Improving Visualizations of Hierarchical Qualitative Data

Improving Visualizations of Hierarchical Qualitative Data

Visualizing qualitative data can be difficult if care is not taken for hierarchical characteristics. Variables representing levels of feelings can be presented in a horizontal range to improve comprehension. The online bank, Simple, includes a poll in its newsletter to account holders and often asks for levels of confidence with financial topics. Here’s how to present hierarchical qualitative data in a few different ways based on visualizations from Simple’s monthly newsletter.

To represent qualitative data, careful consideration should be given to:

  • Graph Type
  • Logical Order of Data
  • Color Scheme

Original Graphs

Graph 1

In September, Simple’s poll question was: “How confident do you feel making big purchases in today’s financial environment?” Here is the visualization that accompanied it.

A pie graph created by Simple bank shows levels of confidence for account holder confidence making big purchases in today's financial climate.
Simple’s pie chart of its September survey results for: “How confident do you feel making big purchases in today’s financial environment?”

Although the legend is presented in a sensible high-to-low order, this graph is pretty confusing. The choice of a pie chart muddles the range of emotions being presented. The viewer’s eye, if moving clockwise, hits ‘Not at all Confident’ at about the same time as ‘Very Confident’. The color palette has no inherent significance for the survey responses. It does not travel on an easily understood color spectrum of high to low.

Graph 2

In November, Simple’s poll question was: “How do you feel about the money you’ll be spending this holiday season?” Below is the graph that illustrated these results.

A bar chart shows
Simple’s bar chart of November survey results for: “How do you feel about the money you’ll be spending this holiday season?”

Simple’s graph shows various emotions, but does not show them in any particular order, whether by percentage or type of feeling. Similar to the pie chart, the color palette does not have any particular significance.

Improved Graphs

Using Python and matplotlib’s horizontal stacked bar chart, I created different representations of the survey data for big purchase confidence and feelings about holiday spending. A bar chart presents results for viewers to read logically from left to right.

Graph 1

A horizontal bar chart shows Simple's survey results from high to low confidence levels for making big purchases in today's financial climate.
A horizontal stacked bar chart shows a variation of Simple’s September survey results.
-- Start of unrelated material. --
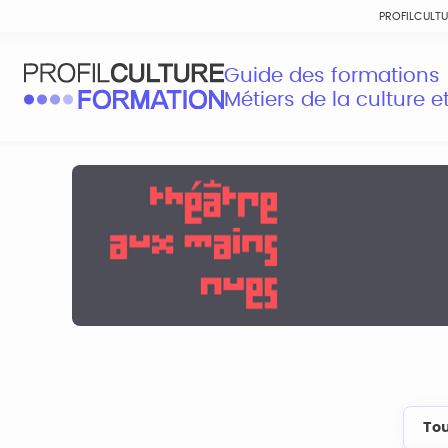
PROFILCULT
Guide des formations
Métiers de la culture 
Tou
I associated the levels of confidence with a green to red spectrum to signify the range of positive to negative feelings. Another variation could have been a monochrome spectrum where a dark shade moving to a lighter shades would signify decreasing confidence.

Graph 2

A horizontal stacked bar chart shows a range of emotions for holiday spending.
A horizontal stacked bar chart shows a variation of Simple’s November survey results.

I arranged the emotions from negative to positive feelings so they could show a spectrum. The color palette reflects the movements from troubled to excited by moving from red to green.

References

The survey data, as mentioned, comes from Simple‘s monthly newsletter.
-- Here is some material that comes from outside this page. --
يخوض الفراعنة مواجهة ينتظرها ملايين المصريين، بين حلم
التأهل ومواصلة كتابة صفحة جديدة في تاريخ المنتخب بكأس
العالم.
This article from matplotlib on discrete distribution provided me with the base for these graphs. The main distinction is that I only included one bar to achieve the singular spectrum of survey results. I found variations of tree maps and waffle plots did not divide sections horizontally in rectangles as well as the stacked bar plot would.

Code

Visual #1 – September Survey Data

category_names1 = ['very \nconfident', 'somewhat \nconfident', 'mixed \nfeelings', 'not really \nconfident', 'not at all \nconfident']
results1 = {'': [14,16,30,19,21]}

def survey1(results, category_names):

    labels = list(results.keys())
    data = np.array(list(results.values()))
    data_cum = data.cumsum(axis=1)
    category_colors = plt.get_cmap('RdYlGn_r')(
        np.linspace(0.15, 0.85, data.shape[1]))

    fig, ax = plt.subplots(figsize=(12, 4))
    ax.invert_yaxis()
    ax.xaxis.set_visible(False)
    ax.set_xlim(0, np.sum(data, axis=1).max())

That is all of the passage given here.